With the economy humming, the world’s dominant central banker may be seeking to engineer not just one, but two more credit tightenings before he exits the stage in early February.
As an inflation hawk, Greenspan has witnessed a huge spike in the price of gold, above $500 an ounce, seen as a warning sign that global inflation will worsen. Bottom line: More interest rate hikes will be needed.
Economist Brian Wesbury says the central bank’s Open Market Committee meeting on Dec. 13 will end with a quarter-point hike in rates, to 4.25 percent. By May, he expects the Fed to push the short-term lending barometer to a flat 5 percent.
“Greenspan wants to get as much done as he can before he leaves, so there is no doubt that rates will ratchet higher at both of his remaining meetings,” said Wesbury, of Claymore Advisors in Lisle, Ill.
Beyond the rising price of gold, members of the Fed are worried about accelerating economic growth and a shortage of skilled workers, which could mean inflationary pressures will be difficult to control, he said.

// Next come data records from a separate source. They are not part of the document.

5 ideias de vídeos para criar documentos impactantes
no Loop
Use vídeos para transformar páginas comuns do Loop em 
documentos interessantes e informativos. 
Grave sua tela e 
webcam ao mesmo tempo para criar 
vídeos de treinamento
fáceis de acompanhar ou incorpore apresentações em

Once short-term rates hit 5 percent, Wesbury expects the central bank to take a pause.
In the meantime, he sees pressures building on mortgage rates, curbing the red-hot housing market.
“The housing sector will slow, but it won’t collapse,” Wesbury said. “House prices will level off, but there will be no big decline.”

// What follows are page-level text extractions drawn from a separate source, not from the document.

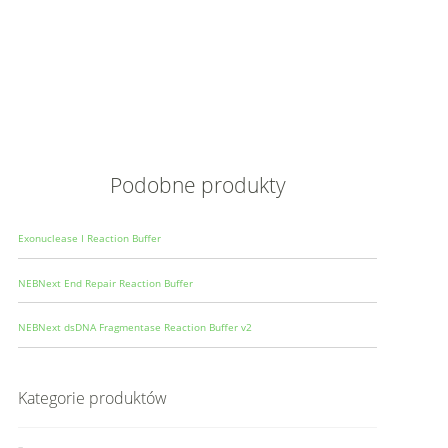
Opis
Wielkoś
Produce
Podobne produkty
Exonuclease I Reaction Buffer
NEBNext End Repair Reaction Buffer
NEBNext dsDNA Fragmentase Reaction Buffer v2
Kategorie produktów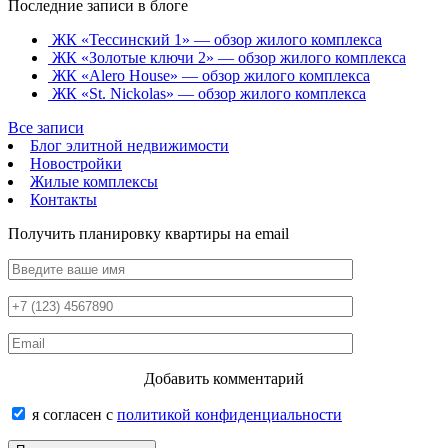
Последние записи в блоге
ЖК «Тессинский 1» — обзор жилого комплекса
ЖК «Золотые ключи 2» — обзор жилого комплекса
ЖК «Alero House» — обзор жилого комплекса
ЖК «St. Nickolas» — обзор жилого комплекса
Все записи
Блог элитной недвижимости
Новостройки
Жилые комплексы
Контакты
Получить планировку квартиры на email
Добавить комментарий
я согласен с
политикой конфиденциальности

Watch for daily reports about holiday spending, as the nation nervously watches not only discounters but traditional department stores.
Since Thanksgiving, the only big winner has been Wal-Mart, which outdistanced rivals Target, Sears and all the old-line names. Additional steep discounting may be needed to boost traffic.

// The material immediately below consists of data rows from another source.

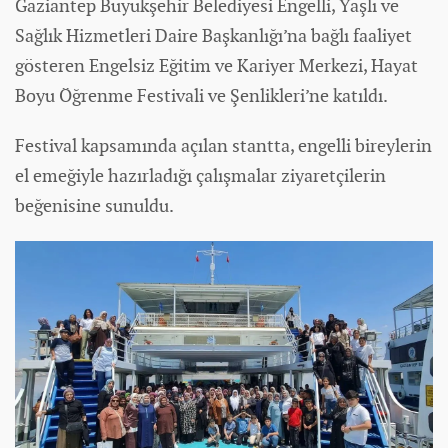
Gaziantep Büyükşehir Belediyesi Engelli, Yaşlı ve
Sağlık Hizmetleri Daire Başkanlığı’na bağlı faaliyet
gösteren Engelsiz Eğitim ve Kariyer Merkezi, Hayat
Boyu Öğrenme Festivali ve Şenlikleri’ne katıldı.
Festival kapsamında açılan stantta, engelli bireylerin
el emeğiyle hazırladığı çalışmalar ziyaretçilerin
beğenisine sunuldu.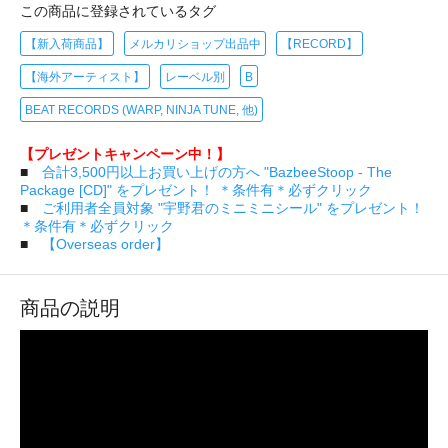
この商品に登録されているタグ
【新入荷商品】
メルカリショップ出品中
【RECORD】
【海外アーティスト】
レーベル別
B
BEAT RECORDS (WARP, NINJA TUNE, 他)
【プレゼントキャンペーン中！】
■
合計3,500円以上お買い上げの方へ "BazbeeStoop - The
Package [CD]" をプレゼント！ ＊条件有＊必ずクリック
■
ご利用者全員対象 "宇野君のミニミニシール" をプレゼント！
＊条件有＊必ずクリック
■
【Overseas order】
商品の説明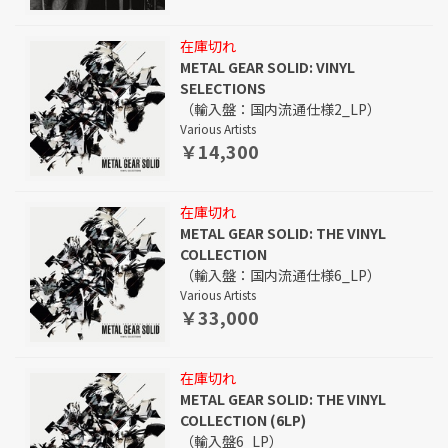
在庫切れ
METAL GEAR SOLID: VINYL
SELECTIONS
（輸入盤：国内流通仕様2_LP）
Various Artists
￥14,300
在庫切れ
METAL GEAR SOLID: THE VINYL
COLLECTION
（輸入盤：国内流通仕様6_LP）
Various Artists
￥33,000
在庫切れ
METAL GEAR SOLID: THE VINYL
COLLECTION (6LP)
（輸入盤6_LP）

Economist Scott Anderson of Wells Fargo & Co. in Minneapolis says, “Continued moderate job creation will be a critical factor keeping spending afloat at a very difficult time for consumers.”
He says Americans are battling “rising interest rates, a slowing housing market, rising minimum credit-card payments, high energy costs and pinched real earnings growth.”
The stock market fell back last week, ending a period of more than a month in which a year-end rally was taken for granted.
With cold weather setting in, the next question mark for investors is oil prices. If they spurt above $60 a barrel in the next few days, as some analysts expect, the Dow Jones industrial average may be unable to top 11,000. And Santa Claus may delay his scheduled appearance on Wall Street.